To do: When you return the data, keep every word exact and include none of the images.

Recorded data:
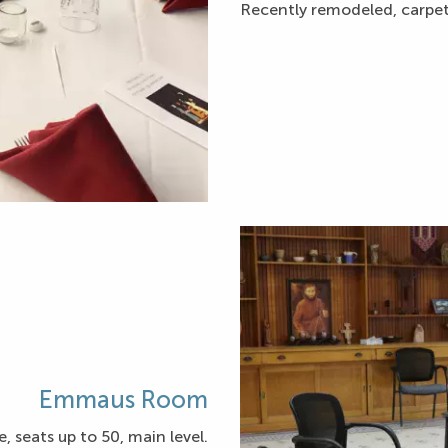
Recently remodeled, carpeti
Emmaus Room
, seats up to 50, main level.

Result of the exercise:
Recently remodeled, carpeti
Emmaus Room
, seats up to 50, main level.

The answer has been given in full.